Segment Open
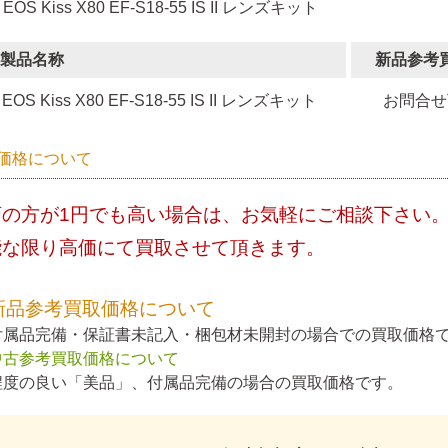
 EOS Kiss X80 EF-S18-55 IS II レンズキット
製品名称
新品参考
EOS Kiss X80 EF-S18-55 IS II レンズキット
お問合せ
価格について
店の方が1円でも高い場合は、お気軽にご相談下さい
能な限り高価にて買取させて頂きます。
新品参考買取価格について
付属品完備・保証書未記入・梱包材未開封の場合での買取価格
中古参考買取価格について
程度の良い「美品」、付属品完備の場合の買取価格です。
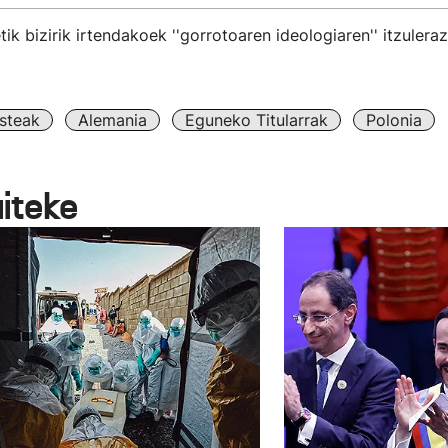
ik bizirik irtendakoek ''gorrotoaren ideologiaren'' itzulera
steak
Alemania
Eguneko Titularrak
Polonia
aiteke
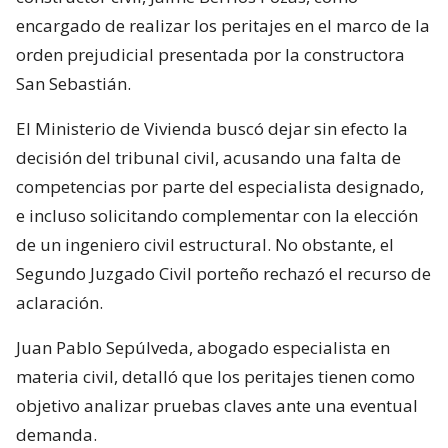
encargado de realizar los peritajes en el marco de la
orden prejudicial presentada por la constructora
San Sebastián.
El Ministerio de Vivienda buscó dejar sin efecto la
decisión del tribunal civil, acusando una falta de
competencias por parte del especialista designado,
e incluso solicitando complementar con la elección
de un ingeniero civil estructural. No obstante, el
Segundo Juzgado Civil porteño rechazó el recurso de
aclaración.
Juan Pablo Sepúlveda, abogado especialista en
materia civil, detalló que los peritajes tienen como
objetivo analizar pruebas claves ante una eventual
demanda.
Segment Closed
EXERCISE BRIEF:
Retype each line of the listing above word for word. Exclude the pictures.

ANSWER BOX:
 EOS Kiss X80 EF-S18-55 IS II レンズキット
製品名称
新品参考
EOS Kiss X80 EF-S18-55 IS II レンズキット
お問合せ
価格について
店の方が1円でも高い場合は、お気軽にご相談下さい
能な限り高価にて買取させて頂きます。
新品参考買取価格について
付属品完備・保証書未記入・梱包材未開封の場合での買取価格
中古参考買取価格について
程度の良い「美品」、付属品完備の場合の買取価格です。
ik bizirik irtendakoek ''gorrotoaren ideologiaren'' itzulera
steak
Alemania
Eguneko Titularrak
Polonia
aiteke
encargado de realizar los peritajes en el marco de la
orden prejudicial presentada por la constructora
San Sebastián.
El Ministerio de Vivienda buscó dejar sin efecto la
decisión del tribunal civil, acusando una falta de
competencias por parte del especialista designado,
e incluso solicitando complementar con la elección
de un ingeniero civil estructural. No obstante, el
Segundo Juzgado Civil porteño rechazó el recurso de
aclaración.
Juan Pablo Sepúlveda, abogado especialista en
materia civil, detalló que los peritajes tienen como
objetivo analizar pruebas claves ante una eventual
demanda.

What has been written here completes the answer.